__TASK__. Once the line holding "Lire la critique" is found in the entries below, transcribe exactly every line up to and including the one holding "personales cuando esto", but leave out the pictures.

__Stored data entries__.

+ + + + + + +

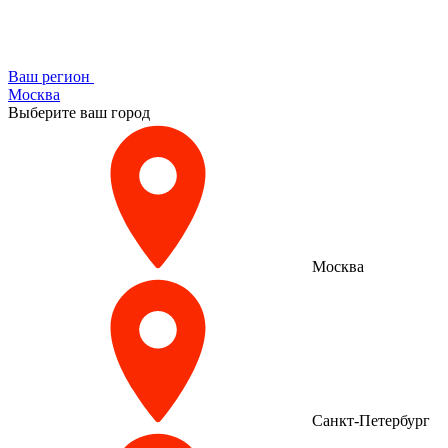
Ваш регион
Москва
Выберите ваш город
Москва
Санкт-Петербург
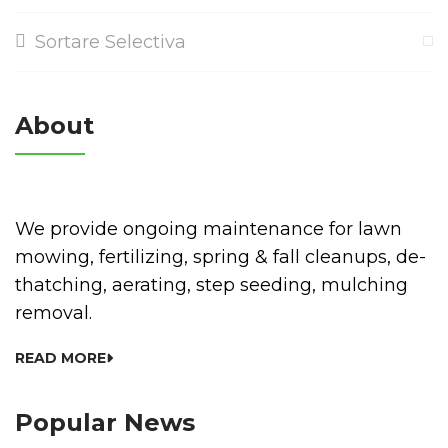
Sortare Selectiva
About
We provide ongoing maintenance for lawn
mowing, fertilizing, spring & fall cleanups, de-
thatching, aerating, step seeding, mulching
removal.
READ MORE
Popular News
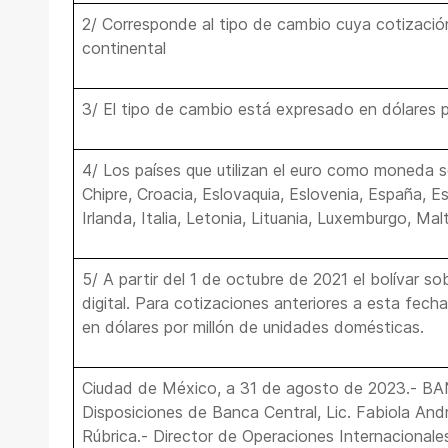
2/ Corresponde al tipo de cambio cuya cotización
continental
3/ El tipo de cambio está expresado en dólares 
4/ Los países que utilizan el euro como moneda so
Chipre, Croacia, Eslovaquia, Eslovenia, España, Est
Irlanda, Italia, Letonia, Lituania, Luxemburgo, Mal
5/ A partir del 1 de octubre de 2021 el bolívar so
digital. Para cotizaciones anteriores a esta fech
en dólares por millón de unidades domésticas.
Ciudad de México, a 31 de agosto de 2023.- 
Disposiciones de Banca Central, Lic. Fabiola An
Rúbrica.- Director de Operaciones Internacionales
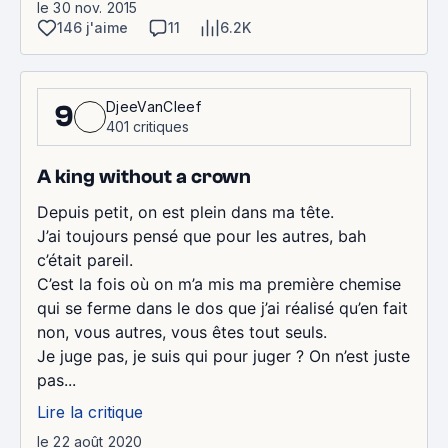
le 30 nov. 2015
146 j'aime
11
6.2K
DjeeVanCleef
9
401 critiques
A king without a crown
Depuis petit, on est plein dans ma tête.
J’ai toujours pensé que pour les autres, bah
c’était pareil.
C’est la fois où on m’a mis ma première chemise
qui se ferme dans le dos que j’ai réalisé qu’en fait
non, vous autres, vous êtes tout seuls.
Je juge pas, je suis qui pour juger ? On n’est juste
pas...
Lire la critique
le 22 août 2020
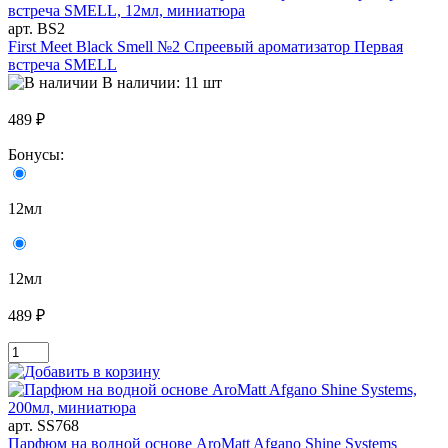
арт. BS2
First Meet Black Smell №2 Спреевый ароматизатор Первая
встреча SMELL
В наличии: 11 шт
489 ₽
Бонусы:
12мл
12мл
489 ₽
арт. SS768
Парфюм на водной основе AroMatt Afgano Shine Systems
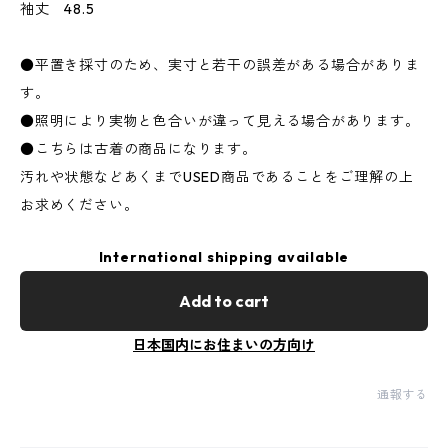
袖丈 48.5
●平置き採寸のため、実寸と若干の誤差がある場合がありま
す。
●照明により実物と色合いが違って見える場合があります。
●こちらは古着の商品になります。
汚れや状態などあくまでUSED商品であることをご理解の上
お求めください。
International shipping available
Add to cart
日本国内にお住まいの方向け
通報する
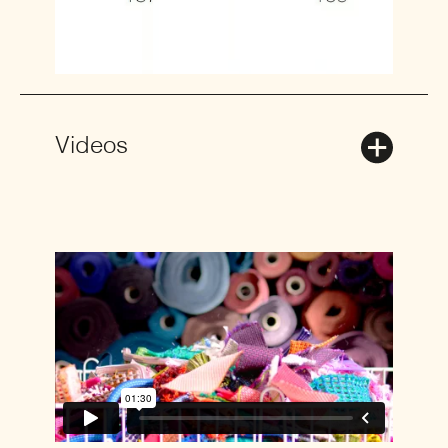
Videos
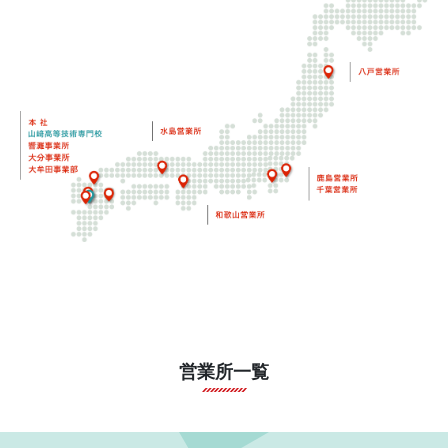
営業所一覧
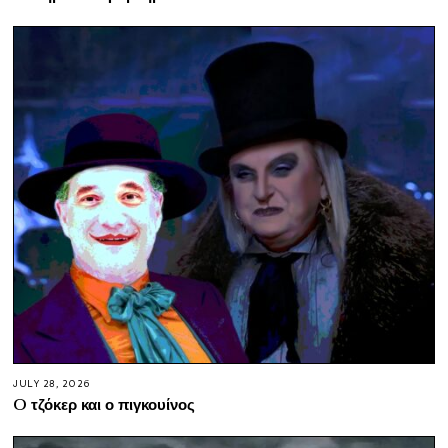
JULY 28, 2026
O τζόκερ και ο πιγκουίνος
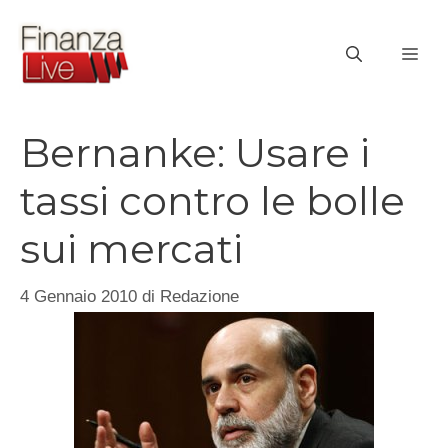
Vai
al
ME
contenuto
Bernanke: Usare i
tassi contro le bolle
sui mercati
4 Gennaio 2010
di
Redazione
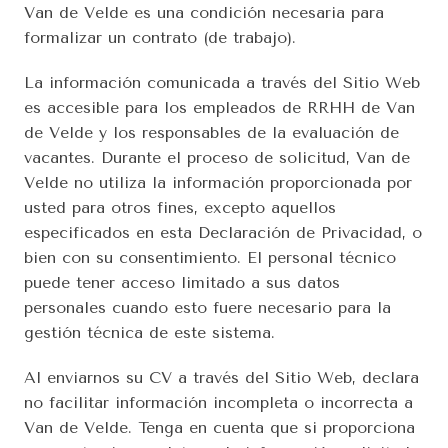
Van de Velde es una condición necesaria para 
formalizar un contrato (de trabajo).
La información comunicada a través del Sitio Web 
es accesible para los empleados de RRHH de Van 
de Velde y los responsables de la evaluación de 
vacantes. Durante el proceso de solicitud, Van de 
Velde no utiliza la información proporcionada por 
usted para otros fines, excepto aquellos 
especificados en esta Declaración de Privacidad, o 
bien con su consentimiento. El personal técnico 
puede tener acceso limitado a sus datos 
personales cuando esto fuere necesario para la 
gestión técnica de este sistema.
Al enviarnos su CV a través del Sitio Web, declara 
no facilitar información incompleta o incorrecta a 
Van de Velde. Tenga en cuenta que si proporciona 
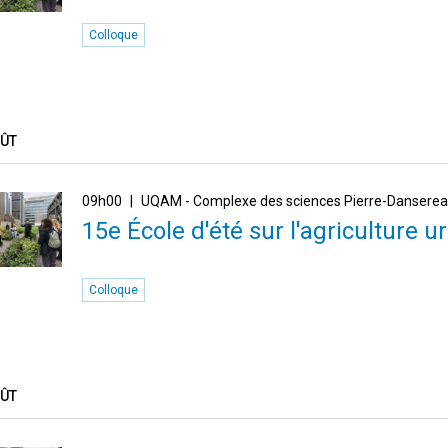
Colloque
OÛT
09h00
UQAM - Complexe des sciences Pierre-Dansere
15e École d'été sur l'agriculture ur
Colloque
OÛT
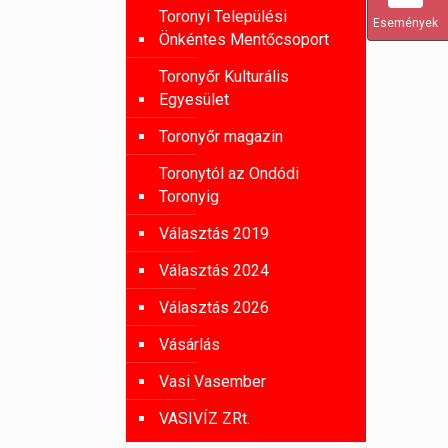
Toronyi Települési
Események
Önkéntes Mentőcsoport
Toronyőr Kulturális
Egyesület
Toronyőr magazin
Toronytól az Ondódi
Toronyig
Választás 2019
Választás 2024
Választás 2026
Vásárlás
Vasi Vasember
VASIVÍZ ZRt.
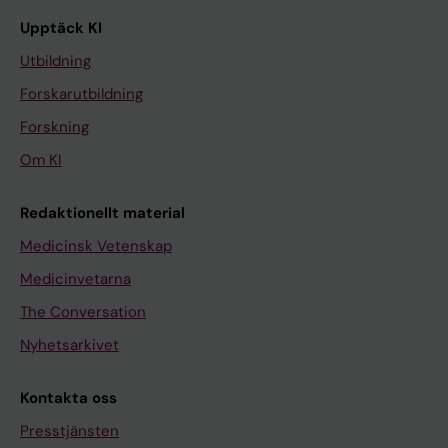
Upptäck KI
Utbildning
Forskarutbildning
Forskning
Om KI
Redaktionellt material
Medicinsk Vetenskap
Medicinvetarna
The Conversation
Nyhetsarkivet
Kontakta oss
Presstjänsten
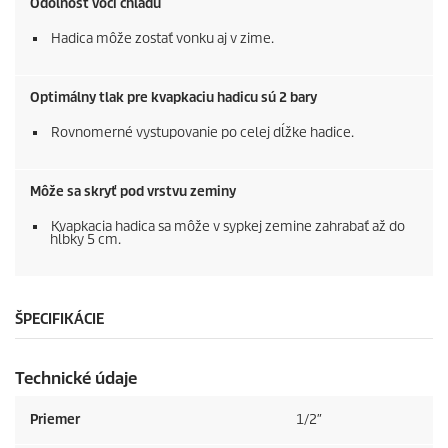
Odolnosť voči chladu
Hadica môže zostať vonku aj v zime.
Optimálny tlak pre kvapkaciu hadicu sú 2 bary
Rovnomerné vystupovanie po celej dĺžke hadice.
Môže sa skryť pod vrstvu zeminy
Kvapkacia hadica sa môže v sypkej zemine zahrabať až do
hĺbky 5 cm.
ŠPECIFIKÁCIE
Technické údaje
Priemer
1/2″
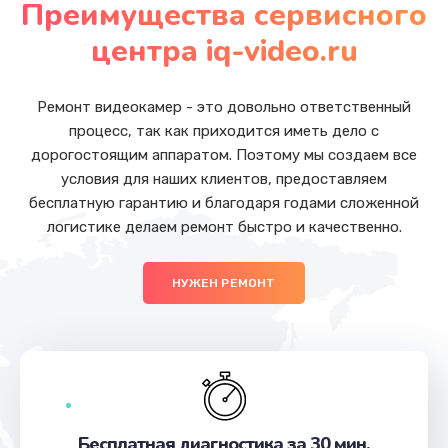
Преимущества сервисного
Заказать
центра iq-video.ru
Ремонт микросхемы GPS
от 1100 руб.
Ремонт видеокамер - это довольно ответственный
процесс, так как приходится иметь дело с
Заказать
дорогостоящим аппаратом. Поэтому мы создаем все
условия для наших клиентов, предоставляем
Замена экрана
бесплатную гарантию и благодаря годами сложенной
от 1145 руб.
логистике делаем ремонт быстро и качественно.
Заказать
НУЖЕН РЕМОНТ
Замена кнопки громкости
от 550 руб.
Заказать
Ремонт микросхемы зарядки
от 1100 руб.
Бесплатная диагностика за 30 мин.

+ + + + + + +

__ANSWER TO THE PROBLEM__.
Lire la critique
le 22 août 2020
арт. BS2
First Meet Black Smell №2 Спреевый ароматизатор Первая
встреча SMELL
В наличии: 11 шт
489 ₽
Бонусы:
12мл
12мл
489 ₽
арт. SS768
Парфюм на водной основе AroMatt Afgano Shine Systems
袖丈 48.5
●平置き採寸のため、実寸と若干の誤差がある場合がありま
す。
●照明により実物と色合いが違って見える場合があります。
●こちらは古着の商品になります。
汚れや状態などあくまでUSED商品であることをご理解の上
お求めください。
International shipping available
Add to cart
日本国内にお住まいの方向け
通報する
Videos
営業所一覧
JULY 28, 2026
O τζόκερ και ο πιγκουίνος
Vai
al
ME
contenuto
Bernanke: Usare i
tassi contro le bolle
sui mercati
4 Gennaio 2010
di
Redazione
Van de Velde es una condición necesaria para 
formalizar un contrato (de trabajo).
La información comunicada a través del Sitio Web 
es accesible para los empleados de RRHH de Van 
de Velde y los responsables de la evaluación de 
vacantes. Durante el proceso de solicitud, Van de 
Velde no utiliza la información proporcionada por 
usted para otros fines, excepto aquellos 
especificados en esta Declaración de Privacidad, o 
bien con su consentimiento. El personal técnico 
puede tener acceso limitado a sus datos 
personales cuando esto fuere necesario para la 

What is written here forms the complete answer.